# ACTIVITY
Read through the material below and copy each line in which the word "Gemeinde" occurs.

# DATA RECORDS
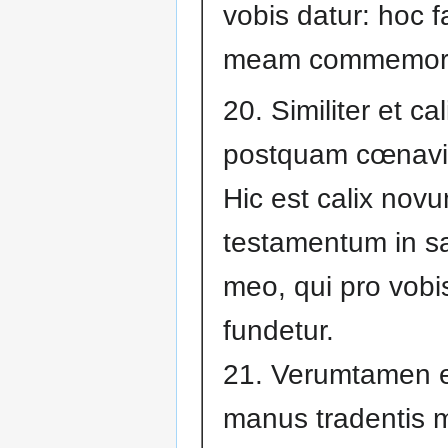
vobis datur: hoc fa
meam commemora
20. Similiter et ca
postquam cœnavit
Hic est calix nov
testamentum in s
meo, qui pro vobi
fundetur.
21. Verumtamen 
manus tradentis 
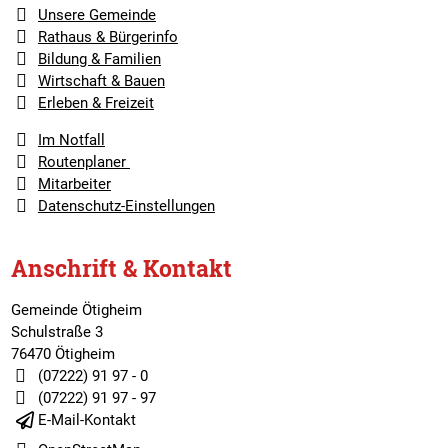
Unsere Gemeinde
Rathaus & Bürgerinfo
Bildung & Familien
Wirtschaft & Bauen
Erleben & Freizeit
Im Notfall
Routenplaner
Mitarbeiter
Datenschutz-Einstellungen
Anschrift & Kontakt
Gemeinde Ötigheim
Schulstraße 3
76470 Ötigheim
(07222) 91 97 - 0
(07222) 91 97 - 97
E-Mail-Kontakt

# SOLUTION
Unsere Gemeinde
Gemeinde Ötigheim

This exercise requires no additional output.